[Opening Supplied information section]

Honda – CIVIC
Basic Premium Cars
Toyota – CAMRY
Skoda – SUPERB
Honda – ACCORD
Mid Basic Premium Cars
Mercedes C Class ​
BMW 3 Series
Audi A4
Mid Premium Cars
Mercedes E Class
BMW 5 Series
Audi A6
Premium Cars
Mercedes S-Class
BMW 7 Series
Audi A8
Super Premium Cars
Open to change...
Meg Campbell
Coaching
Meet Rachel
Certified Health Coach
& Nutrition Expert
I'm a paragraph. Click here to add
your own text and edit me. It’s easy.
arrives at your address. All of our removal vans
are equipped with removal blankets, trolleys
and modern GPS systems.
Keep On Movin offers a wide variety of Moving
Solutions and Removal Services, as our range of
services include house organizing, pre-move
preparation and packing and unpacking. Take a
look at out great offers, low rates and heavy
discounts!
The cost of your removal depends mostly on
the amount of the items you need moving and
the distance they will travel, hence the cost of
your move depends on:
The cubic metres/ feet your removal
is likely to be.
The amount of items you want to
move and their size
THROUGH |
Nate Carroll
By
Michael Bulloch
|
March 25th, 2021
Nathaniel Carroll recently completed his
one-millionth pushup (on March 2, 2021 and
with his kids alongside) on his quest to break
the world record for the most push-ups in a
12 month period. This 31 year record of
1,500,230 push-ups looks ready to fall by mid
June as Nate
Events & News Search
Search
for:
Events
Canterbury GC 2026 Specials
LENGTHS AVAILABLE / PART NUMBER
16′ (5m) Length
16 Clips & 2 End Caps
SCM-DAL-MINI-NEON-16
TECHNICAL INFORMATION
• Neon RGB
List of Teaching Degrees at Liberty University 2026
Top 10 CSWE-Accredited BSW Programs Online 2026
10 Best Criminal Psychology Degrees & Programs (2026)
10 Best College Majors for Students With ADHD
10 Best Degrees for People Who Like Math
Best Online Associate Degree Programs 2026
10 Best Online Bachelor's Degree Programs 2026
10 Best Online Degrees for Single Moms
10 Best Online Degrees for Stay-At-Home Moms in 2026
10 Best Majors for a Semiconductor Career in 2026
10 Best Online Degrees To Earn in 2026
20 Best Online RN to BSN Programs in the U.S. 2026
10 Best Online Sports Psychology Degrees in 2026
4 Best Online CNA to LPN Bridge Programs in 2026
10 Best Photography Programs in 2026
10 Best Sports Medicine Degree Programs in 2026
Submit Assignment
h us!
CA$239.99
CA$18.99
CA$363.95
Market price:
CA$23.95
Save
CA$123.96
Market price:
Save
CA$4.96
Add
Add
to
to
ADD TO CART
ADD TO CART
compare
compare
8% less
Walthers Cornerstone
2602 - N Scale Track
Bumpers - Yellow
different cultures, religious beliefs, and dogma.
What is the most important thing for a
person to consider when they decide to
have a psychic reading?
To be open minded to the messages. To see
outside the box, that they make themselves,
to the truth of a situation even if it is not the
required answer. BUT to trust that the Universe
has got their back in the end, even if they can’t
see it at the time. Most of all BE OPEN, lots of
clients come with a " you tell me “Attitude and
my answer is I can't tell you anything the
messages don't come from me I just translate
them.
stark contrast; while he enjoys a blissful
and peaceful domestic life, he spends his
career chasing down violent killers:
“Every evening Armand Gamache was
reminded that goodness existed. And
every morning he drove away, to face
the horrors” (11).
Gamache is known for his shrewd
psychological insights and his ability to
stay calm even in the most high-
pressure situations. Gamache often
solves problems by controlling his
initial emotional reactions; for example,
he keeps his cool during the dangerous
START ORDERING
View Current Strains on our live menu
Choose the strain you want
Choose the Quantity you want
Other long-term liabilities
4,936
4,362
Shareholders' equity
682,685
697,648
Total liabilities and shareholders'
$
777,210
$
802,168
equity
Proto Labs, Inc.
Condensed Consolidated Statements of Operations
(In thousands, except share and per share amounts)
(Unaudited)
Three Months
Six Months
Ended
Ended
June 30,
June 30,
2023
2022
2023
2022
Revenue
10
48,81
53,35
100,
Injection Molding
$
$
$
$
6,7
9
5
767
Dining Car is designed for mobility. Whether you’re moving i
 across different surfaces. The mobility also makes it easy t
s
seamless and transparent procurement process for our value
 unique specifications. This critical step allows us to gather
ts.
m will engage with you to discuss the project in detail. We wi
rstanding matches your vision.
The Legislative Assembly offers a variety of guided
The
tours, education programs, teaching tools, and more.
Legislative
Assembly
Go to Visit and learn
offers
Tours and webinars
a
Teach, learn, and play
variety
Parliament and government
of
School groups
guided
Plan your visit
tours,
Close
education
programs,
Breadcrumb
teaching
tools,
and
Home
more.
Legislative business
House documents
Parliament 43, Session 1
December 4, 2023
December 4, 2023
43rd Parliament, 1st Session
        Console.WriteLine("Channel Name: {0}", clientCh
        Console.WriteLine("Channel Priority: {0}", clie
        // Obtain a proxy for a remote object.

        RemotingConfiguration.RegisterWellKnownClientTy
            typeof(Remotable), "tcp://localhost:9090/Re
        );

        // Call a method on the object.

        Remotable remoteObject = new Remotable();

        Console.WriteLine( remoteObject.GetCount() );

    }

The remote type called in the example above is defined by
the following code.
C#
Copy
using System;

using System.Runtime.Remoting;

[Closing Supplied information section]

Nothing beyond the lines from the start of the entries through the line with "10 Best Degrees for People Who Like Math" should appear. Repeat those lines exactly, both ends included.

▶ [Answer section]:
Honda – CIVIC
Basic Premium Cars
Toyota – CAMRY
Skoda – SUPERB
Honda – ACCORD
Mid Basic Premium Cars
Mercedes C Class ​
BMW 3 Series
Audi A4
Mid Premium Cars
Mercedes E Class
BMW 5 Series
Audi A6
Premium Cars
Mercedes S-Class
BMW 7 Series
Audi A8
Super Premium Cars
Open to change...
Meg Campbell
Coaching
Meet Rachel
Certified Health Coach
& Nutrition Expert
I'm a paragraph. Click here to add
your own text and edit me. It’s easy.
arrives at your address. All of our removal vans
are equipped with removal blankets, trolleys
and modern GPS systems.
Keep On Movin offers a wide variety of Moving
Solutions and Removal Services, as our range of
services include house organizing, pre-move
preparation and packing and unpacking. Take a
look at out great offers, low rates and heavy
discounts!
The cost of your removal depends mostly on
the amount of the items you need moving and
the distance they will travel, hence the cost of
your move depends on:
The cubic metres/ feet your removal
is likely to be.
The amount of items you want to
move and their size
THROUGH |
Nate Carroll
By
Michael Bulloch
|
March 25th, 2021
Nathaniel Carroll recently completed his
one-millionth pushup (on March 2, 2021 and
with his kids alongside) on his quest to break
the world record for the most push-ups in a
12 month period. This 31 year record of
1,500,230 push-ups looks ready to fall by mid
June as Nate
Events & News Search
Search
for:
Events
Canterbury GC 2026 Specials
LENGTHS AVAILABLE / PART NUMBER
16′ (5m) Length
16 Clips & 2 End Caps
SCM-DAL-MINI-NEON-16
TECHNICAL INFORMATION
• Neon RGB
List of Teaching Degrees at Liberty University 2026
Top 10 CSWE-Accredited BSW Programs Online 2026
10 Best Criminal Psychology Degrees & Programs (2026)
10 Best College Majors for Students With ADHD
10 Best Degrees for People Who Like Math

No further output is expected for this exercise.